Source records =
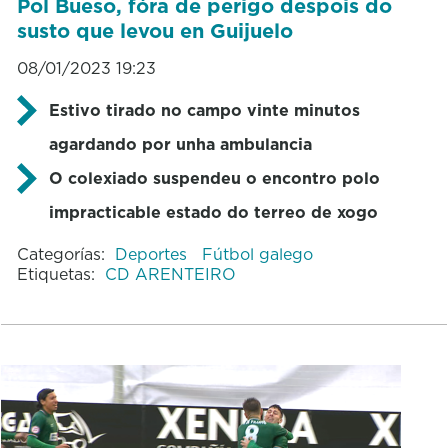
Pol Bueso, fóra de perigo despois do
susto que levou en Guijuelo
08/01/2023 19:23
Estivo tirado no campo vinte minutos
agardando por unha ambulancia
O colexiado suspendeu o encontro polo
impracticable estado do terreo de xogo
Categorías:
Deportes
Fútbol galego
Etiquetas:
CD ARENTEIRO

Work request = Set every entry down again exactly as written, and omit the images.

Answer to this task =
Pol Bueso, fóra de perigo despois do
susto que levou en Guijuelo
08/01/2023 19:23
Estivo tirado no campo vinte minutos
agardando por unha ambulancia
O colexiado suspendeu o encontro polo
impracticable estado do terreo de xogo
Categorías:
Deportes
Fútbol galego
Etiquetas:
CD ARENTEIRO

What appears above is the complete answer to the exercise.